There have been times the writing was a gift. It has made people feel warmth. Some of my friends and family have cried tears of happiness reading what I wrote. Sometimes it has done the kindest thing writing can do: it has said me too to someone, so they knew they were not alone in what they were carrying. Sometimes it has held a mirror up to someone so they can truly see the good in themselves, through my eyes, that they might not have believed was there. In those moments I understand exactly what the writing is for.

But there are other times. Mostly the silence. When I send something and do not know how it was received, the not-knowing costs me. And in those times I have to admit something I would rather not: that a piece of writing is not always a gift. That handed to the wrong moment, or handed too often, the same thing that is my truest way of reaching can become a weight rather than a warmth. More than someone was ready to be handed.

Only about a third of what I write has been made public. The rest stays with me. Some of it because it is too personal and I am not or may never be ready to share it. Some because it was written for one specific person and belongs to them, and some because there are other people held inside the pieces, and it is not my place to expose them. I am willing for my writing to expose me. My own vulnerability is mine to give. But it is not mine to give away someone else's.

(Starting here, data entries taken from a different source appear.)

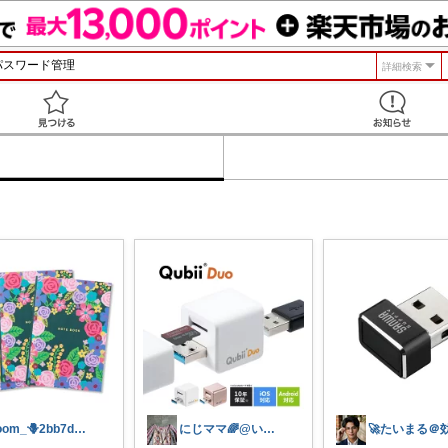
詳細検索
見つける
room_🪻2bb7d8bc05
にじママ🌈@いつもありがとうございます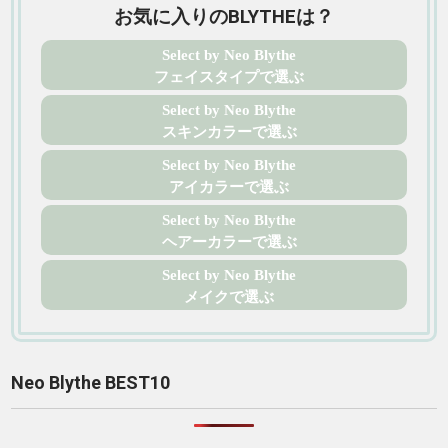
お気に入りのBLYTHEは？
Select by Neo Blythe
フェイスタイプで選ぶ
Select by Neo Blythe
スキンカラーで選ぶ
Select by Neo Blythe
アイカラーで選ぶ
Select by Neo Blythe
ヘアーカラーで選ぶ
Select by Neo Blythe
メイクで選ぶ
Neo Blythe BEST10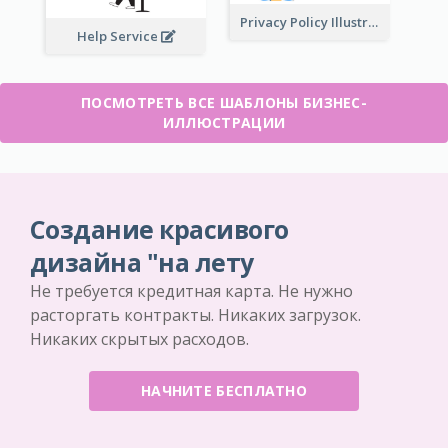
Privacy Policy Illustration
Help Service
ПОСМОТРЕТЬ ВСЕ ШАБЛОНЫ БИЗНЕС-
ИЛЛЮСТРАЦИИ
Создание красивого
дизайна "на лету
Не требуется кредитная карта. Не нужно
расторгать контракты. Никаких загрузок.
Никаких скрытых расходов.
НАЧНИТЕ БЕСПЛАТНО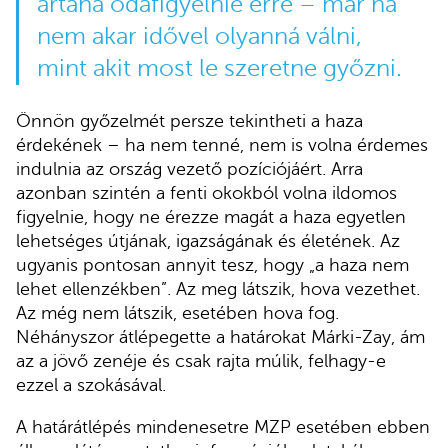
ártana odafigyelnie erre – már ha
nem akar idővel olyanná válni,
mint akit most le szeretne győzni.
Önnön győzelmét persze tekintheti a haza
érdekének – ha nem tenné, nem is volna érdemes
indulnia az ország vezető pozíciójáért. Arra
azonban szintén a fenti okokból volna ildomos
figyelnie, hogy ne érezze magát a haza egyetlen
lehetséges útjának, igazságának és életének. Az
ugyanis pontosan annyit tesz, hogy „a haza nem
lehet ellenzékben”. Az meg látszik, hova vezethet.
Az még nem látszik, esetében hova fog.
Néhányszor átlépegette a határokat Márki-Zay, ám
az a jövő zenéje és csak rajta múlik, felhagy-e
ezzel a szokásával.
A határátlépés mindenesetre MZP esetében ebben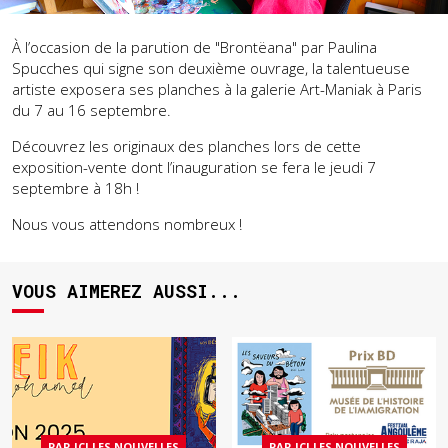
À l’occasion de la parution de "Brontëana" par Paulina
Spucches qui signe son deuxième ouvrage, la talentueuse
artiste exposera ses planches à la galerie Art-Maniak à Paris
du 7 au 16 septembre.
Découvrez les originaux des planches lors de cette
exposition-vente dont l’inauguration se fera le jeudi 7
septembre à 18h !
Nous vous attendons nombreux !
VOUS AIMEREZ AUSSI...
PAR ICI LES NOUVELLES
PAR ICI LES NOUVELLES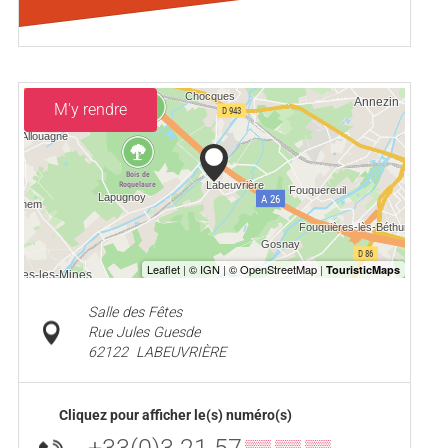
M'y rendre
Salle des Fêtes
Rue Jules Guesde
62122
LABEUVRIÈRE
Cliquez pour afficher le(s) numéro(s)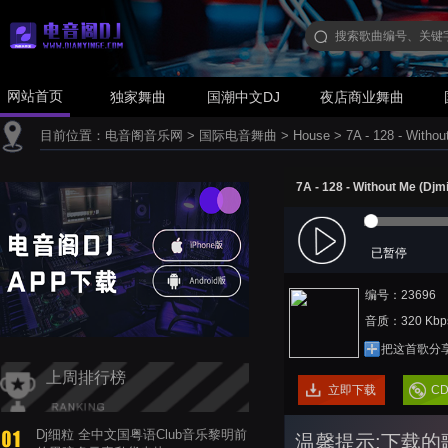
网站首页
独家舞曲
国潮中文DJ
夜店商业舞曲
目前位置：
电音阁音乐网
>
国际电音舞曲
>
House
>
7A - 128 - Withou
7A - 128 - Without Me (Djmi
已暂停
编号：23696
音质：320 Kbp
把这首歌分
上周排行榜
立即下载
C
Dj细粒 全中文国粤语Club音乐黎明前
温馨提示:下载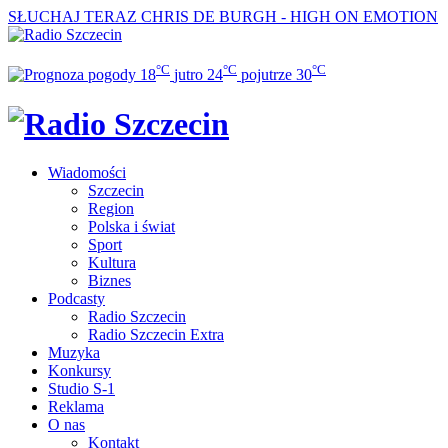
SŁUCHAJ TERAZ
CHRIS DE BURGH - HIGH ON EMOTION
°C
°C
°C
18
jutro
24
pojutrze
30
Wiadomości
Szczecin
Region
Polska i świat
Sport
Kultura
Biznes
Podcasty
Radio Szczecin
Radio Szczecin Extra
Muzyka
Konkursy
Studio S-1
Reklama
O nas
Kontakt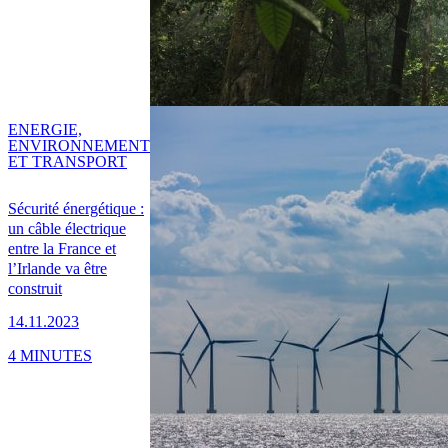
ENERGIE,
ENVIRONNEMENT
ET TRANSPORT
Sécurité énergétique :
un câble électrique
entre la France et
l’Irlande va être
construit
14.11.2023
4 MINUTES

I once read that people with ADHD often love receiving lots of text: long messages, whole paragraphs, something with detail and clarity to sink into. I recognised myself in it completely. I would love that. To be handed something heartfelt by a friend, written with me in mind, something to read slowly and more than once. But it is not something I really receive. I am nearly always the one sending. And that is the quiet ache underneath so much of this: that the way I would most want to be reached is the way I am most rarely reached at all.

It has happened, though. A friend wrote something for me, and then, within a few days, wrote me another. I have read both dozens of times. They have helped me more than I know how to say. I keep them the way you keep things that cannot be replaced. And I think the reason they have held me for so long is exactly how rare it is: in all this time, one person did the thing I am always doing for others, and turned it towards me, not once but twice, within a few days of each other. That same friend gave me more than the two pieces, too. He is the one who taught me how to do this at all: how to pour ideas out and give them shape, so that the starting, and the writing, and the doing were never as hard as I had first assumed they would be. Two pieces of writing, meant for me, have held me up more times than I can count. That is how much they are worth. That is how much I would give to be reached like that again.

Maybe naming all of this is part of trying to stand on steadier ground. Ground that does not depend on whether a piece lands, or a message is read. Just ground of my own. I am not there yet. But this piece, unlike so much of what I write, I do not mind sharing. It is not reaching for anyone in particular to catch it. It offers something instead: a little of what I have come to understand about the writing, and the starting, and the slow work of knowing myself. And maybe that is the surest sign of steadier ground I have found so far. A piece I can send out into the world without my footing resting on where it lands. Writing it down, and being able to let it go, feels like a small step back towards it.